→ **HOW TO COMPLETE THIS TASK**
Using the listing below, count the lines in which "Brookshire" appears; give the count alone.

→ **LISTED ENTRIES**
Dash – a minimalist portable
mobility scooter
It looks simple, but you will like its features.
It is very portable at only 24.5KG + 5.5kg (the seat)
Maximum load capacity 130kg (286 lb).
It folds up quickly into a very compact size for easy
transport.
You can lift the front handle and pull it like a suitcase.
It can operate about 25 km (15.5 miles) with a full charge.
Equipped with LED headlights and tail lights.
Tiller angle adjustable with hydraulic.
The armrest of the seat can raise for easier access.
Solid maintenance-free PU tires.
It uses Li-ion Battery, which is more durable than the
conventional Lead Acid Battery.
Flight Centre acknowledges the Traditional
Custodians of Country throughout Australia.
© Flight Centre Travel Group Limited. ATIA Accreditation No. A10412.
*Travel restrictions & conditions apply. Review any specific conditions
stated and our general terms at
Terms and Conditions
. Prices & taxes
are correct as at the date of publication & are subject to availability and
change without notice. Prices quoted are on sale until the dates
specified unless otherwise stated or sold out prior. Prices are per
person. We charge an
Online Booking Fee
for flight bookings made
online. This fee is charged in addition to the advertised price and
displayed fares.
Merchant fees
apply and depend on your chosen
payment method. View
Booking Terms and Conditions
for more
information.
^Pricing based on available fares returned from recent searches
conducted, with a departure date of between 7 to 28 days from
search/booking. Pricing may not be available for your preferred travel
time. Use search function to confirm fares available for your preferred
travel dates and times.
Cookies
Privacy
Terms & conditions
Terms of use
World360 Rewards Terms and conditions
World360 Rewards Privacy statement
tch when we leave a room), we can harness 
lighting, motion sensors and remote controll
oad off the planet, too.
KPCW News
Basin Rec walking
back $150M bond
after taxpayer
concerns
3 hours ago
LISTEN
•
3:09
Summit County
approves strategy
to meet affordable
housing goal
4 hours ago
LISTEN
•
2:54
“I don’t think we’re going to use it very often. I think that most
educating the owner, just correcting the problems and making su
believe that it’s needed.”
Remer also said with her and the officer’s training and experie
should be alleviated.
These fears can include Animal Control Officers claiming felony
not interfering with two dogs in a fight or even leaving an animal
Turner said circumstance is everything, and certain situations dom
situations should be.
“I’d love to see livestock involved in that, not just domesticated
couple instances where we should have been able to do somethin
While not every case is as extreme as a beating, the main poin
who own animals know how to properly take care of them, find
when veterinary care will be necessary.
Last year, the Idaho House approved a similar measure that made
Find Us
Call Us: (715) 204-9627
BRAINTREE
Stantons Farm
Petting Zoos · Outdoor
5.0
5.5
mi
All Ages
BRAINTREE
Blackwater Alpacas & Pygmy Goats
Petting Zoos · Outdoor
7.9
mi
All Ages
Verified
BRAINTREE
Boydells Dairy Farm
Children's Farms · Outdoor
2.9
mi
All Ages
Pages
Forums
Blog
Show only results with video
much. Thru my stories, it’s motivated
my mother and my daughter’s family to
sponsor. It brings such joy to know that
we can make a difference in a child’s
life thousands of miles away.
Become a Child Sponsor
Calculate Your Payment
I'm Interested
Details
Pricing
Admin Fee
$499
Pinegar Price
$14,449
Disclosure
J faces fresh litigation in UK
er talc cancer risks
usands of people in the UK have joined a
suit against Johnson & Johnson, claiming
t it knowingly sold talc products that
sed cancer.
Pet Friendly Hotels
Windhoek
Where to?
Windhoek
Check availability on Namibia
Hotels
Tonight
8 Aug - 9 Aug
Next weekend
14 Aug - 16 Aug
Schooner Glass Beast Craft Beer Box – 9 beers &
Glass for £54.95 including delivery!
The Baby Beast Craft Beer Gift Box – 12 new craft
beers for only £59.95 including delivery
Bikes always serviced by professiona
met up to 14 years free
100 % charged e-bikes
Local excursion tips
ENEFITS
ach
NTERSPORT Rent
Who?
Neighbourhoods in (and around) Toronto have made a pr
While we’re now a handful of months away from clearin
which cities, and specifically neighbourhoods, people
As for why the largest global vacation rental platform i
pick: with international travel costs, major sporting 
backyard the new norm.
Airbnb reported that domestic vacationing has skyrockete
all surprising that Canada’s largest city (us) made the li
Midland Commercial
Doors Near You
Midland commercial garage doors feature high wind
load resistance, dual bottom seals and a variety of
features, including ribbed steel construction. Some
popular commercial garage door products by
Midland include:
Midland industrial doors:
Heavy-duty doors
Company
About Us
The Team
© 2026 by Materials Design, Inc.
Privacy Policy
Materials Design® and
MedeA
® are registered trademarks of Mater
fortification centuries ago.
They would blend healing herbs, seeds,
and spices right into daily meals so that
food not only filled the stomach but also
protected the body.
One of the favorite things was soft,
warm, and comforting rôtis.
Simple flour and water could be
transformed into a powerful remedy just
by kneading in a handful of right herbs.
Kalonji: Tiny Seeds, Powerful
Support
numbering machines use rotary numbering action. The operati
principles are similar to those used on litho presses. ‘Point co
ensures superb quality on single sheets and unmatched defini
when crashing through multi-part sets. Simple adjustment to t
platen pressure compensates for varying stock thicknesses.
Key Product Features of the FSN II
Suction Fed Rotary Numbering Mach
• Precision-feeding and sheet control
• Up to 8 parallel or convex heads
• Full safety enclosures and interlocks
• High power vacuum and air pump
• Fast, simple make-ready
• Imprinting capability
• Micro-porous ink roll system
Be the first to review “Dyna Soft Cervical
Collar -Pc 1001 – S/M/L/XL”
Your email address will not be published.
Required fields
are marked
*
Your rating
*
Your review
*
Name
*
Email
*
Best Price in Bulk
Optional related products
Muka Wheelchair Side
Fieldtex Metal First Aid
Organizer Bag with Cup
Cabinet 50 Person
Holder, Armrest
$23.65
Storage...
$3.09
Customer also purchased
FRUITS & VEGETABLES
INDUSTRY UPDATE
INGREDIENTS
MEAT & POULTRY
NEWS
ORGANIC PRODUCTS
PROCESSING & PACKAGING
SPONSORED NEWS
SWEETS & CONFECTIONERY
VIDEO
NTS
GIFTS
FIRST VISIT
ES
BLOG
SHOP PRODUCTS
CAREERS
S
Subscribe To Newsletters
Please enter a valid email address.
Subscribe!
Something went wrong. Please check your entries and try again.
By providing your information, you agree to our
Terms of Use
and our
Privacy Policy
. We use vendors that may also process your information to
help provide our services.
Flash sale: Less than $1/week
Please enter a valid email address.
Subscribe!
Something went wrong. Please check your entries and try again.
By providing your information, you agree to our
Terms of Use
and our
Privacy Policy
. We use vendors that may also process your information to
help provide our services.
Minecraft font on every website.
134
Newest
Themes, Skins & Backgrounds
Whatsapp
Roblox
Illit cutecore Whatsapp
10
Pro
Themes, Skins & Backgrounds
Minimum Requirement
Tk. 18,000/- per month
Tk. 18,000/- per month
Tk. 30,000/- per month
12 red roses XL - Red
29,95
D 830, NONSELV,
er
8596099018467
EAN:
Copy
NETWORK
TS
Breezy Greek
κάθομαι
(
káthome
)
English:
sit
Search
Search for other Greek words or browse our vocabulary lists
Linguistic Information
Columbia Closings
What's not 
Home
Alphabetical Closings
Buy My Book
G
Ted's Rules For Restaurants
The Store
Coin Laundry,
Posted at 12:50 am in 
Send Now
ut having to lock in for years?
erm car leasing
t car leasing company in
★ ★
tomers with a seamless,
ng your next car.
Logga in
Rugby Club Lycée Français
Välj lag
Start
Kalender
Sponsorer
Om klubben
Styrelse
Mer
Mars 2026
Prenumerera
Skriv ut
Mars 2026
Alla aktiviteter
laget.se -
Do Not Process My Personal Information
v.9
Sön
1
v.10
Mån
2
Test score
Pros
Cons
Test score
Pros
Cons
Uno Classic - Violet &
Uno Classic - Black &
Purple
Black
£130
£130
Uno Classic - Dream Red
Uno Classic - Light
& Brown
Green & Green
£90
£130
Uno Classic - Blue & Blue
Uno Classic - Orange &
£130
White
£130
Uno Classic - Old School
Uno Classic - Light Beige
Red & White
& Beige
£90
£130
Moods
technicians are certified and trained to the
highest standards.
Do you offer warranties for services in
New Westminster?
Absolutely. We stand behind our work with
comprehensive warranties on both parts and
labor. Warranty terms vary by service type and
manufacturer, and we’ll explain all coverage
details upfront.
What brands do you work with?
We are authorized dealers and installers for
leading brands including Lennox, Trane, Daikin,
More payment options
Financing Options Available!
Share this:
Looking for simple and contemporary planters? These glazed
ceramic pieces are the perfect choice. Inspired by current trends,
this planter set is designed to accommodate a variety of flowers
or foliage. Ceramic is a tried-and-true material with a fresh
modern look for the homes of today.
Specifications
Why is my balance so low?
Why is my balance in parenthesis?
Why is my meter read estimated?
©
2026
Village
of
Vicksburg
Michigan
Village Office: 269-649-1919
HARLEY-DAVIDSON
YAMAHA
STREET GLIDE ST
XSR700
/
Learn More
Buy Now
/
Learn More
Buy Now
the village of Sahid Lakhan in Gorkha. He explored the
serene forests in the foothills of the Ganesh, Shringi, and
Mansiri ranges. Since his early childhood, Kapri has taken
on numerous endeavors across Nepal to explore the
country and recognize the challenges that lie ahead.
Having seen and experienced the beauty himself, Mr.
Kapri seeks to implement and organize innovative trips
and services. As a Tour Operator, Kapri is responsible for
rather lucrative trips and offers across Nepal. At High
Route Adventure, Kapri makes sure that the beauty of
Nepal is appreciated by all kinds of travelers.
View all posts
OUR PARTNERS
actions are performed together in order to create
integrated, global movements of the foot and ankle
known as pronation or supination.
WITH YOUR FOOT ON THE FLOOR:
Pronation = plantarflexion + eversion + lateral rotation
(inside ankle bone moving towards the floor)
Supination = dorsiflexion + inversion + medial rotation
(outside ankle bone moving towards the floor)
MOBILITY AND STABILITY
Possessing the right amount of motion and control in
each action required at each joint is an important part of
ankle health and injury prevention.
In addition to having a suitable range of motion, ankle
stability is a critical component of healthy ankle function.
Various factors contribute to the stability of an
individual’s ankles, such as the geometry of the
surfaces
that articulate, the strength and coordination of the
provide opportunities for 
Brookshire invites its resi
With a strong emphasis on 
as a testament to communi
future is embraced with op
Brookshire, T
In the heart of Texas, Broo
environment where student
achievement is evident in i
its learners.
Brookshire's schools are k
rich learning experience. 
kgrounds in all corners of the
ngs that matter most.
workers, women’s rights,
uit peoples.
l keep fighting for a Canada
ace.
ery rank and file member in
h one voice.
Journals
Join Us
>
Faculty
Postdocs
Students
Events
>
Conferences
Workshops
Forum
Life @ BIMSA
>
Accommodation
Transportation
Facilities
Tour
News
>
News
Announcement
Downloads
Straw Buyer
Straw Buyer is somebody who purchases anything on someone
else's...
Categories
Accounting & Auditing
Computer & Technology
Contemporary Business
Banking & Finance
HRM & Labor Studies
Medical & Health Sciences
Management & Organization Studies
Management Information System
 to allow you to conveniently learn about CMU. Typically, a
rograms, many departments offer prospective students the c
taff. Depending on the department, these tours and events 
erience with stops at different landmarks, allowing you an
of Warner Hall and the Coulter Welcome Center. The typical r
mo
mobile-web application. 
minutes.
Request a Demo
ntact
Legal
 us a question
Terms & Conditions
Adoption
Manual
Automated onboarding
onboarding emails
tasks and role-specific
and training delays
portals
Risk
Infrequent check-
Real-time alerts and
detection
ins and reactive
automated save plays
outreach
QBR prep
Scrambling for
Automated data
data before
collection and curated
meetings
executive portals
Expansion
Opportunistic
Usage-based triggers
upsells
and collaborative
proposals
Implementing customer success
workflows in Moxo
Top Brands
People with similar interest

→ **SOLVED PROBLEM**
3